Though jokes are often politically incorrect, perhaps this is even more so. An American woman went to a bar at night and drank a lot. On her way home she felt sick and tried to vomit in a waste drum on the roadside. Doing so, she fainted with half of her body leaning inside the drum. A sardar ji walking past by saw her, picked and brought her to his flat. He put her in the bed, covered her with a blanket and told his room-mate: "Bro Gurdas Singh! these Americans are weird. Look at this woman. She could have been of use for another four to five years but see how they’ve dumped her in the drum!"
Some of our artists fit the Sikh’s description of the Americans. They have ideas they could dwell on for a longer period but abandon them in order to pick something else. Thus, in each exhibition, one sees a new series of work loosely joined but not connected in a fuller sense with their other works. Most artists frequently showing at various galleries in the country and abroad create a body of work on a specific idea, employ a particular technique and material, and then forsake it in favour of something new in their next display. Thus each exhibition is a point of departure or quick arrival for that artist.
This approach towards art or image-making is in contrast to the practice of authors for instance. Two Noble Laureates, Gabriel Garcia Marquez and Patrick Modiano, said they had been writing the same book, a different version each time! Often characters, situations, atmosphere and content reappear in their novels and short fictions. In much the same way, a number of artists (like Giorgio Morandi, Jamil Naqsh and several others) have been engaged with similar concerns in their works spread over years and in each new piece attempt to deal with the same formal and conceptual issues till they feel they are successful in their quest.
On the other hand, the desire to investigate a completely or partially different subject matter is logical because for some artists, the creative ideas keep changing like their choices in life, opinions, political positions and likes and dislikes, sometimes in entirely opposite directions. Hence in every exhibition, they explore different concepts and acquire new strategies to execute them. This attitude, if not perceived as following a fashion for each new season, could also be understood as a person’s search for new forms of expression.
Ayaz Jokhio is one of those artists who have a bit of both tendencies. Not only his concerns remain the same but in each show of his he surprises the viewer with his unexpected imagery and technique. In the recent past, he has shown works made with collages of newspapers, paintings using dust as medium, tiny canvases in gold frames, and works based upon the link between image and text.
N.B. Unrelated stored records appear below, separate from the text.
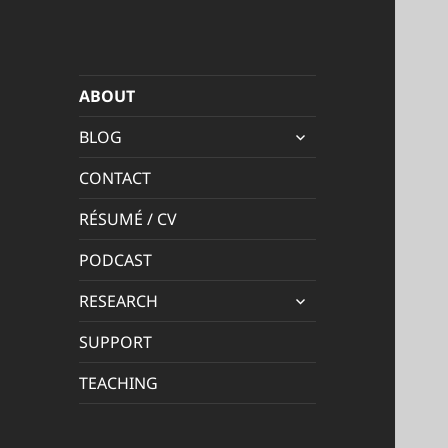
ABOUT
expand
BLOG
child
menu
CONTACT
RÉSUMÉ / CV
PODCAST
expand
RESEARCH
child
menu
SUPPORT
TEACHING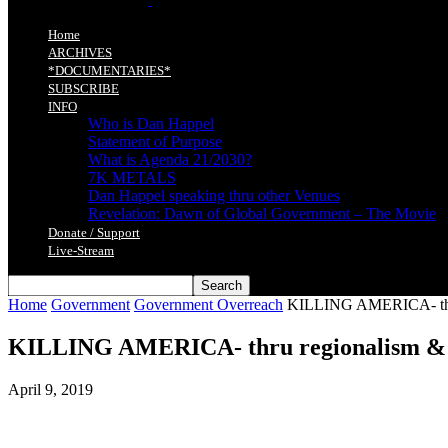
Home
ARCHIVES
*DOCUMENTARIES*
SUBSCRIBE
INFO
Who is Dan Happel
Statement of Purpose
What is Agenda 21/2030?
7K METALS
Dan Happel speaking thru other Venues
Revelation: Dawn of Global Government – The Movie
Donate / Support
Live-Stream
Home
Government
Government Overreach
KILLING AMERICA- thru 
KILLING AMERICA- thru regionalism & s
April 9, 2019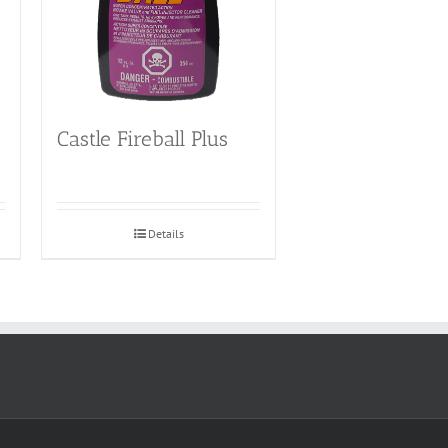
Castle Fireball Plus
Details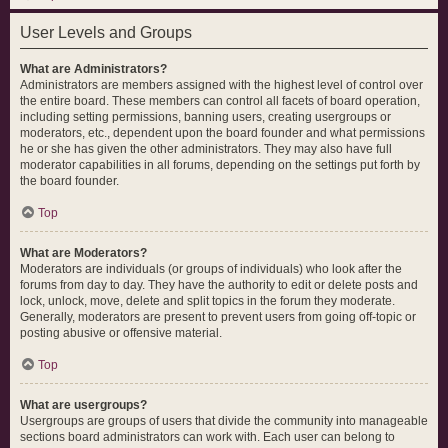
User Levels and Groups
What are Administrators?
Administrators are members assigned with the highest level of control over
the entire board. These members can control all facets of board operation,
including setting permissions, banning users, creating usergroups or
moderators, etc., dependent upon the board founder and what permissions
he or she has given the other administrators. They may also have full
moderator capabilities in all forums, depending on the settings put forth by
the board founder.
Top
What are Moderators?
Moderators are individuals (or groups of individuals) who look after the
forums from day to day. They have the authority to edit or delete posts and
lock, unlock, move, delete and split topics in the forum they moderate.
Generally, moderators are present to prevent users from going off-topic or
posting abusive or offensive material.
Top
What are usergroups?
Usergroups are groups of users that divide the community into manageable
sections board administrators can work with. Each user can belong to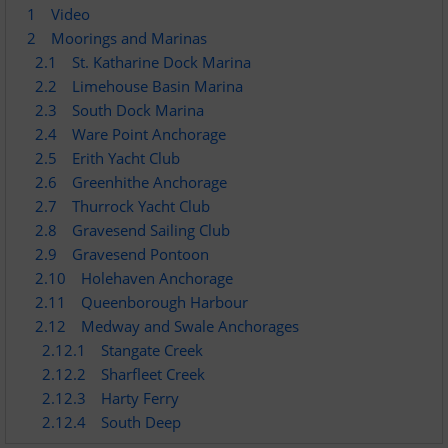
1
Video
Dinghy Fleet
2
Moorings and Marinas
2.1
St. Katharine Dock Marina
Rowing
2.2
Limehouse Basin Marina
2.3
South Dock Marina
Social & Events
2.4
Ware Point Anchorage
2.5
Erith Yacht Club
Club History
2.6
Greenhithe Anchorage
2.7
Thurrock Yacht Club
2.8
Gravesend Sailing Club
Members Corner
2.9
Gravesend Pontoon
2.10
Holehaven Anchorage
Members Portal
2.11
Queenborough Harbour
2.12
Medway and Swale Anchorages
Events List
2.12.1
Stangate Creek
2.12.2
Sharfleet Creek
Events Calendar
2.12.3
Harty Ferry
2.12.4
South Deep
Join GYC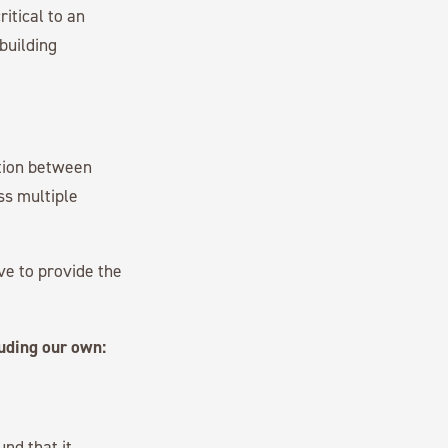
itical to an
 building
ation between
oss multiple
ive to provide the
luding our own:
und that it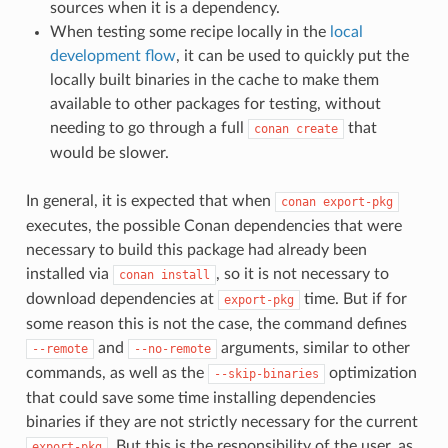
sources when it is a dependency.
When testing some recipe locally in the
local
development flow
, it can be used to quickly put the
locally built binaries in the cache to make them
available to other packages for testing, without
needing to go through a full
that
conan
create
would be slower.
In general, it is expected that when
conan
export-pkg
executes, the possible Conan dependencies that were
necessary to build this package had already been
installed via
, so it is not necessary to
conan
install
download dependencies at
time. But if for
export-pkg
some reason this is not the case, the command defines
and
arguments, similar to other
--remote
--no-remote
commands, as well as the
optimization
--skip-binaries
that could save some time installing dependencies
binaries if they are not strictly necessary for the current
. But this is the responsibility of the user, as
export-pkg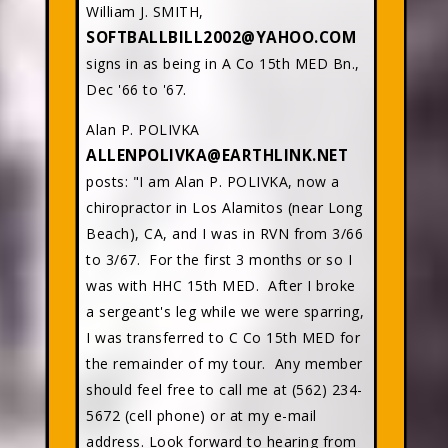
William J. SMITH,
SOFTBALLBILL2002@YAHOO.COM
signs in as being in A Co 15th MED Bn.,
Dec '66 to '67.
Alan P. POLIVKA
ALLENPOLIVKA@EARTHLINK.NET
posts: "I am Alan P. POLIVKA, now a
chiropractor in Los Alamitos (near Long
Beach), CA, and I was in RVN from 3/66
to 3/67. For the first 3 months or so I
was with HHC 15th MED. After I broke
a sergeant's leg while we were sparring,
I was transferred to C Co 15th MED for
the remainder of my tour. Any member
should feel free to call me at (562) 234-
5672 (cell phone) or at my e-mail
address. Look forward to hearing from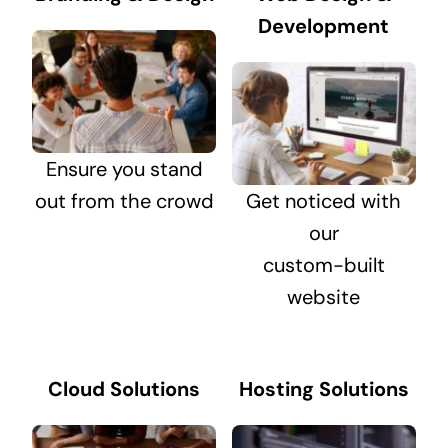
Development
Ensure you stand
out from the crowd
Get noticed with
our
custom-built
website
Cloud Solutions
Hosting Solutions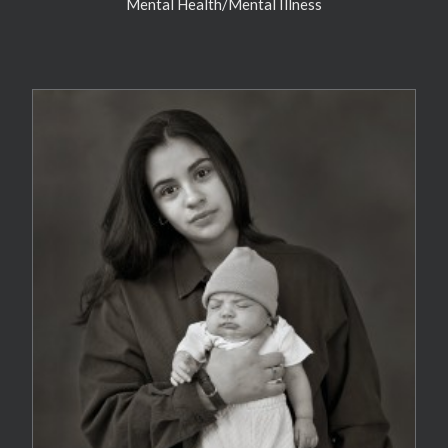
Mental Health/Mental Illness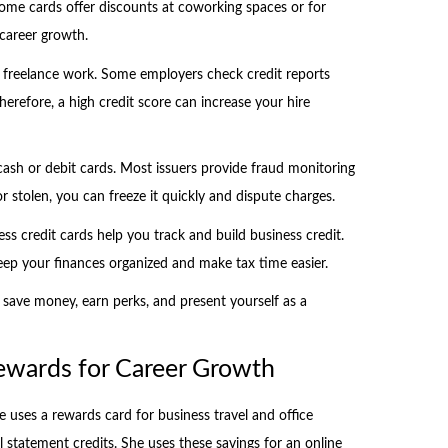
Some cards offer discounts at coworking spaces or for
 career growth.
nd freelance work. Some employers check credit reports
Therefore, a high credit score can increase your hire
cash or debit cards. Most issuers provide fraud monitoring
t or stolen, you can freeze it quickly and dispute charges.
ess credit cards help you track and build business credit.
eep your finances organized and make tax time easier.
 save money, earn perks, and present yourself as a
Rewards for Career Growth
 uses a rewards card for business travel and office
l statement credits. She uses these savings for an online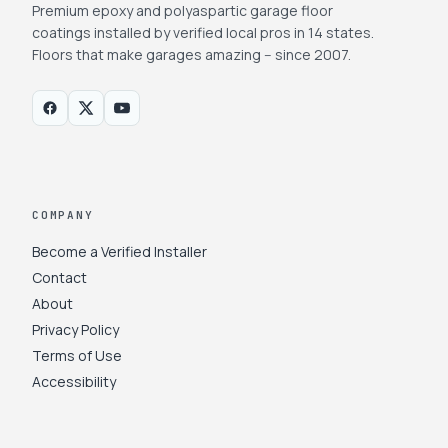
Premium epoxy and polyaspartic garage floor
coatings installed by verified local pros in 14 states.
Floors that make garages amazing -- since 2007.
COMPANY
Become a Verified Installer
Contact
About
Privacy Policy
Terms of Use
Accessibility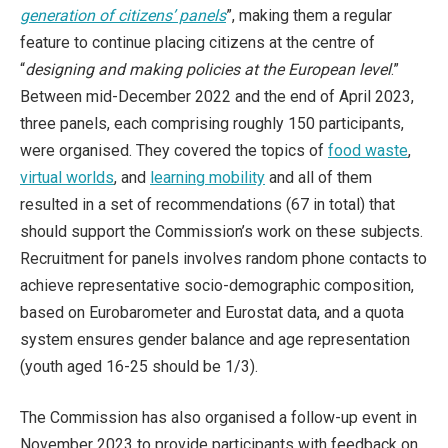
generation of citizens’ panels
”, making them a regular
feature to continue placing citizens at the centre of
“
designing and making policies at the European level
.”
Between mid-December 2022 and the end of April 2023,
three panels, each comprising roughly 150 participants,
were organised. They covered the topics of
food waste
,
virtual worlds
, and
learning mobility
and all of them
resulted in a set of recommendations (67 in total) that
should support the Commission’s work on these subjects.
Recruitment for panels involves random phone contacts to
achieve representative socio-demographic composition,
based on Eurobarometer and Eurostat data, and a quota
system ensures gender balance and age representation
(youth aged 16-25 should be 1/3).
The Commission has also organised a follow-up event in
November 2023 to provide participants with feedback on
In one of his previous groups of paintings, the artist created visuals of art materials, such as paper, coloured pencil, charcoal, crayon and tube of oil paint etc., each made in the same material. Thus the pictorial matter and substance to fabricate it were in total harmony, reminding of Frank Stella’s famous quote: "Painting is what you see on the surface". Those works signify how the content and form can be combined in a seamless scheme.
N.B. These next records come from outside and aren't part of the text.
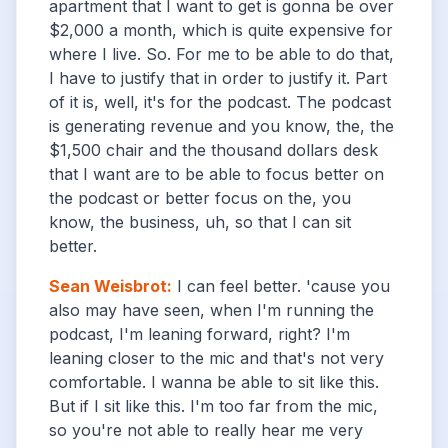
apartment that I want to get is gonna be over
$2,000 a month, which is quite expensive for
where I live. So. For me to be able to do that,
I have to justify that in order to justify it. Part
of it is, well, it's for the podcast. The podcast
is generating revenue and you know, the, the
$1,500 chair and the thousand dollars desk
that I want are to be able to focus better on
the podcast or better focus on the, you
know, the business, uh, so that I can sit
better.
Sean Weisbrot
:
I can feel better. 'cause you
also may have seen, when I'm running the
podcast, I'm leaning forward, right? I'm
leaning closer to the mic and that's not very
comfortable. I wanna be able to sit like this.
But if I sit like this. I'm too far from the mic,
so you're not able to really hear me very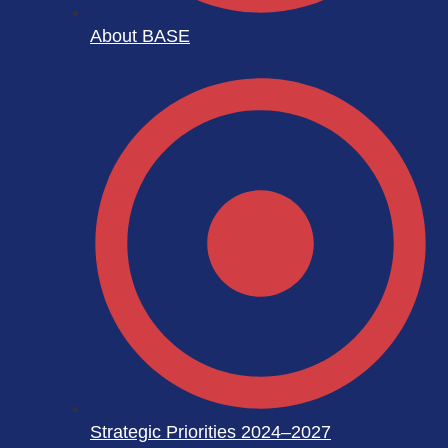
About BASE
Strategic Priorities 2024–2027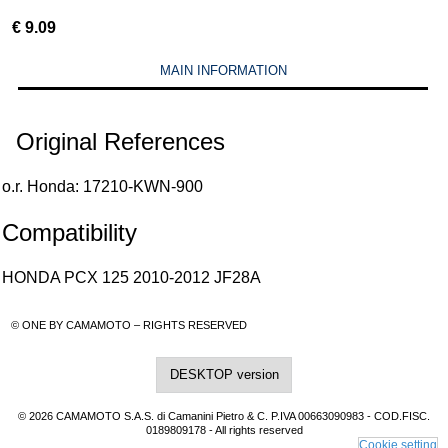
€
9.09
MAIN INFORMATION
Original References
o.r. Honda: 17210-KWN-900
Compatibility
HONDA PCX 125 2010-2012 JF28A
© ONE BY CAMAMOTO – RIGHTS RESERVED
DESKTOP version
© 2026 CAMAMOTO S.A.S. di Camanini Pietro & C. P.IVA 00663090983 - COD.FISC.
0189809178 - All rights reserved
Cookie setting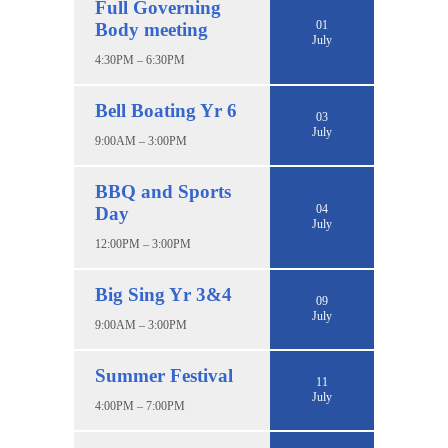
Full Governing
01
Body meeting
July
4:30PM – 6:30PM
Bell Boating Yr 6
03
July
9:00AM – 3:00PM
BBQ and Sports
04
Day
July
12:00PM – 3:00PM
Big Sing Yr 3&4
09
July
9:00AM – 3:00PM
Summer Festival
11
July
4:00PM – 7:00PM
In his recent works, this balance is twisted and turned. The seven works from his exhibition, Filling Greys (Nov 17-25, 2014 at Taseer Art Gallery, Lahore) introduces a change in our way of associating two types of ideas or images. Made like children’s drawings, each of these works has a simple title in Urdu or Punjabi; some of these translate into eye glasses, umbrella, car, snake and butterfly, written as if pronounced by a child. The manner of rendering these things as separate entities on a single sheet follows a child’s approach -- to see every object independently placed (a frame of thought that is viewed in the beginners’ drawing preferences by focusing on a single object, like a bottle, flowerpot, cup from the whole composition).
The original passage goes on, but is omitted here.